What you are asked to do: For each line of the data that includes the word "Metals", copy the line.
==== Dataset records
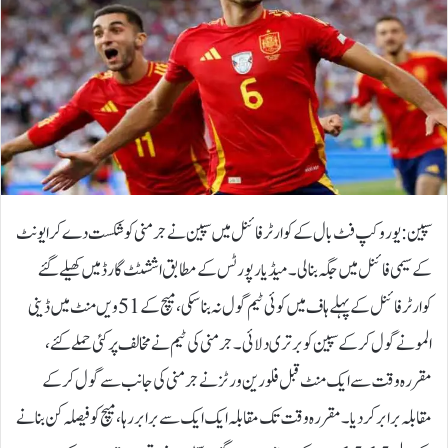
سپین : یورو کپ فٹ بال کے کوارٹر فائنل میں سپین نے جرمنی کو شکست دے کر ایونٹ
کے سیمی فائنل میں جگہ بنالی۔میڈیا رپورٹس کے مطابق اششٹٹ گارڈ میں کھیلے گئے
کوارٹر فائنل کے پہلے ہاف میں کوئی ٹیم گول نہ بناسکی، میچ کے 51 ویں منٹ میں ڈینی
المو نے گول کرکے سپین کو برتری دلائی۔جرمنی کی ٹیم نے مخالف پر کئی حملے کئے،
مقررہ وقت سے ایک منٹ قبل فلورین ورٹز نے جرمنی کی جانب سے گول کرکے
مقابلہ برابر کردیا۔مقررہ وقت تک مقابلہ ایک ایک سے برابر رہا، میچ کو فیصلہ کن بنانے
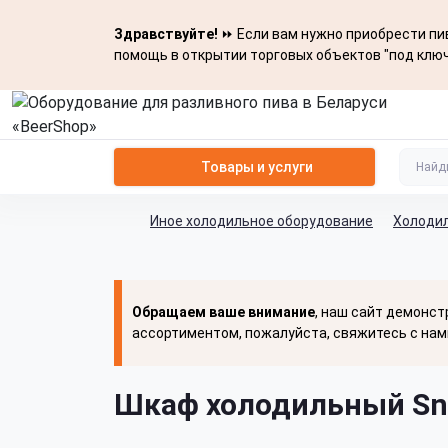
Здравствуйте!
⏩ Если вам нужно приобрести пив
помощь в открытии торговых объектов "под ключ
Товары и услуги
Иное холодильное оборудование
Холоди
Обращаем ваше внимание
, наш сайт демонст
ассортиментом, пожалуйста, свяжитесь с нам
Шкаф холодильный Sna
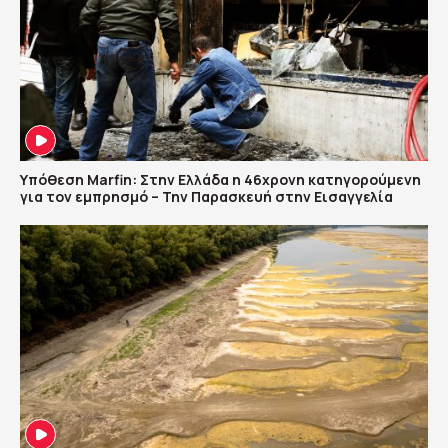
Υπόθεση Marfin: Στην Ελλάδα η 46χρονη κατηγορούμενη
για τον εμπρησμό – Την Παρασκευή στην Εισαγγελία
========
==== Dataset records
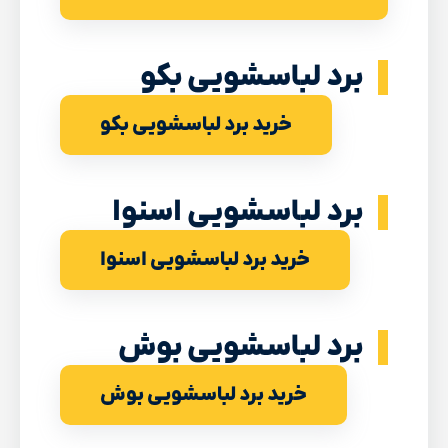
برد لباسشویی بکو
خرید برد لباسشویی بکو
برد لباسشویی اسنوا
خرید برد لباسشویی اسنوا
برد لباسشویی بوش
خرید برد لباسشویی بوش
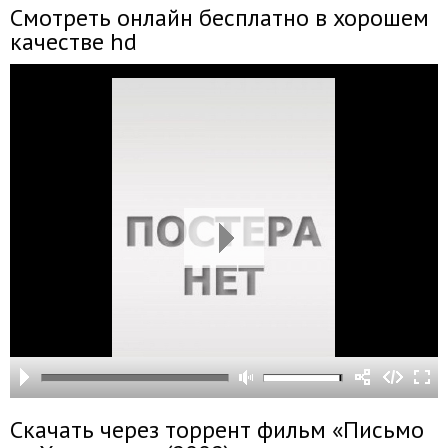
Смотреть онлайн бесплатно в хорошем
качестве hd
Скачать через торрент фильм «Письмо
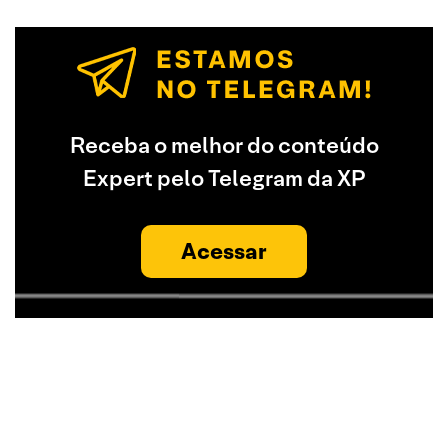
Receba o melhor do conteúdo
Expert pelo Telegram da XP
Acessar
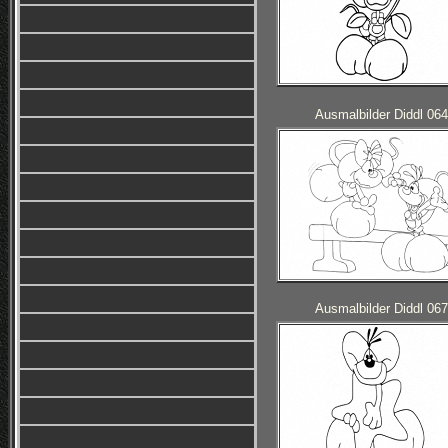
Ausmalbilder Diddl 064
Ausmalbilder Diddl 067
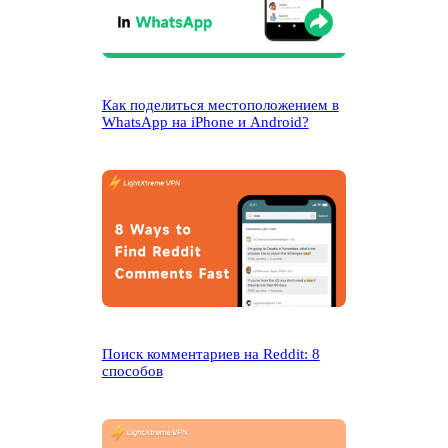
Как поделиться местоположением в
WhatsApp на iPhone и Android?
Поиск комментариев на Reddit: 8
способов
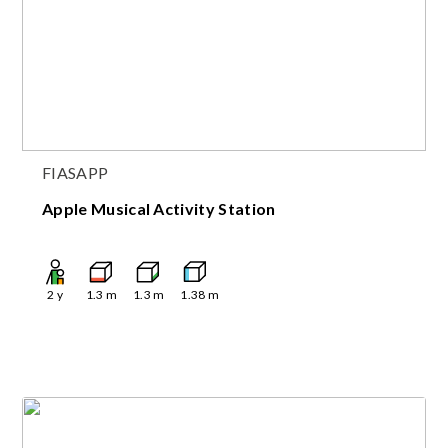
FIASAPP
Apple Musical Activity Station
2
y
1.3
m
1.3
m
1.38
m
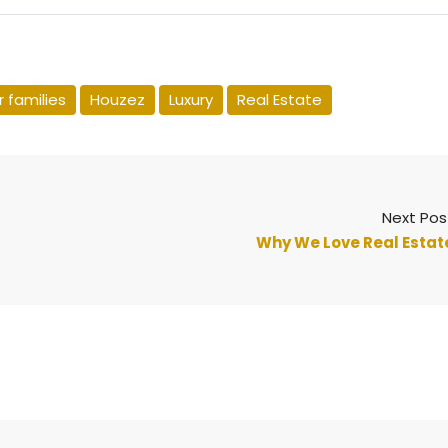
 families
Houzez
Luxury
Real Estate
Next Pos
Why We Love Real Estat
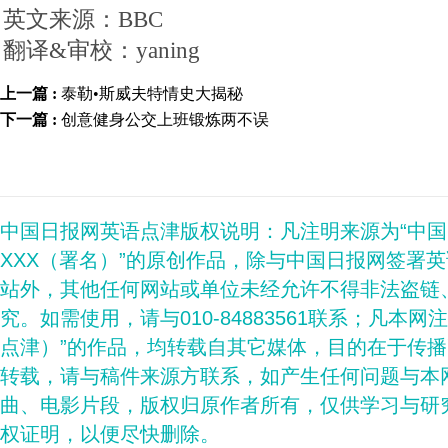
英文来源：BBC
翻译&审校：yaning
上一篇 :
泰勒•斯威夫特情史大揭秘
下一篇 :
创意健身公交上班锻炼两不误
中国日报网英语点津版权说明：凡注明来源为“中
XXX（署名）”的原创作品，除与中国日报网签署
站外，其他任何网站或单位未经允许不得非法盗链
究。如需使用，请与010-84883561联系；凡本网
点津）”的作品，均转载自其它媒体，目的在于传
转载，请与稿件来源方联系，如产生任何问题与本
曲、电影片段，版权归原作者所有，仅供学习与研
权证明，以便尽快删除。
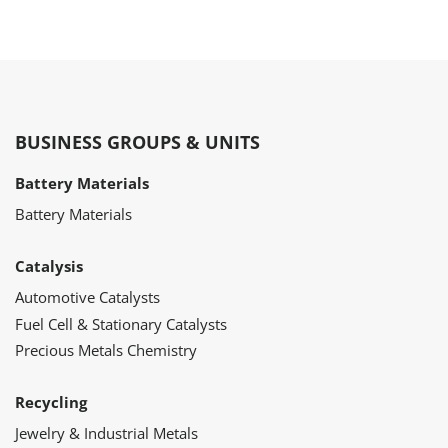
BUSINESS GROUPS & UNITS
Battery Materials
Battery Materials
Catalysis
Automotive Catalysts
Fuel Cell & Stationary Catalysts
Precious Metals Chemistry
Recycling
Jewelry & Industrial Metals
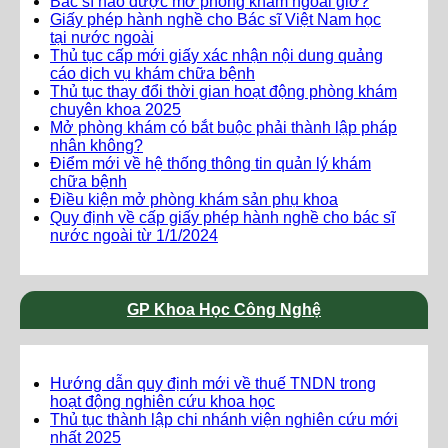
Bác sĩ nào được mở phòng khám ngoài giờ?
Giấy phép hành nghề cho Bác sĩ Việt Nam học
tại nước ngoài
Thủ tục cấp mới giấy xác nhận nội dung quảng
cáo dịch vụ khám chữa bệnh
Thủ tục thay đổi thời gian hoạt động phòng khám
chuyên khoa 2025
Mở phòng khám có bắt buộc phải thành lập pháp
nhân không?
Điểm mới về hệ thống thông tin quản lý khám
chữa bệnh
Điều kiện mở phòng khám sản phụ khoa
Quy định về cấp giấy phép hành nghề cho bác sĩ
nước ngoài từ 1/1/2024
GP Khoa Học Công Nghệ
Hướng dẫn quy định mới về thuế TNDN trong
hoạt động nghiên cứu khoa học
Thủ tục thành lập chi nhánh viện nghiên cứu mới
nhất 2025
========
==== Dataset records
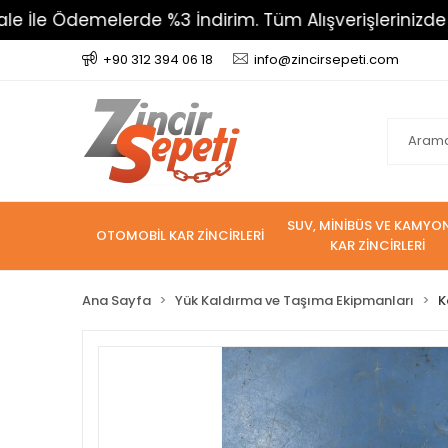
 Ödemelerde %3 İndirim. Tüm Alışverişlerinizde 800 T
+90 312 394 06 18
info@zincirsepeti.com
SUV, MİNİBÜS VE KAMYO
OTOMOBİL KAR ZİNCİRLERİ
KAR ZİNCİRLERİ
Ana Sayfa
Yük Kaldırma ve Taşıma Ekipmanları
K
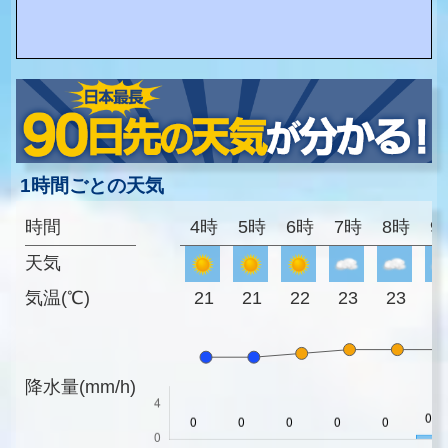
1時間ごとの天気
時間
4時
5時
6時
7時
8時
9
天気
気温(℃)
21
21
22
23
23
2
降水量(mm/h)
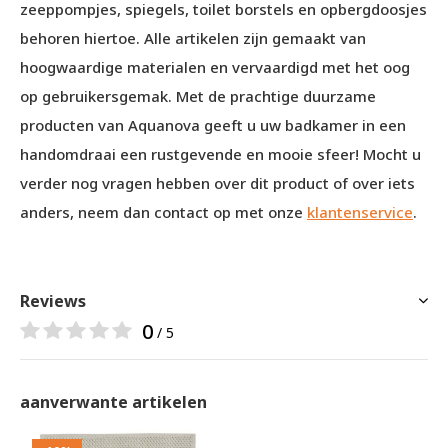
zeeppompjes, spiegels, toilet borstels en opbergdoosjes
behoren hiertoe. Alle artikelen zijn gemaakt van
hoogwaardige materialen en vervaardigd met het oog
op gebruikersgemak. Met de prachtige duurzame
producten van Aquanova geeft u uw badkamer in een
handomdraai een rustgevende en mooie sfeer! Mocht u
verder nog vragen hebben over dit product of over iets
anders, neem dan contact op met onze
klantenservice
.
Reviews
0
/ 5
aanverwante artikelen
========
Task output:
Precious Metals Chemistry
Jewelry & Industrial Metals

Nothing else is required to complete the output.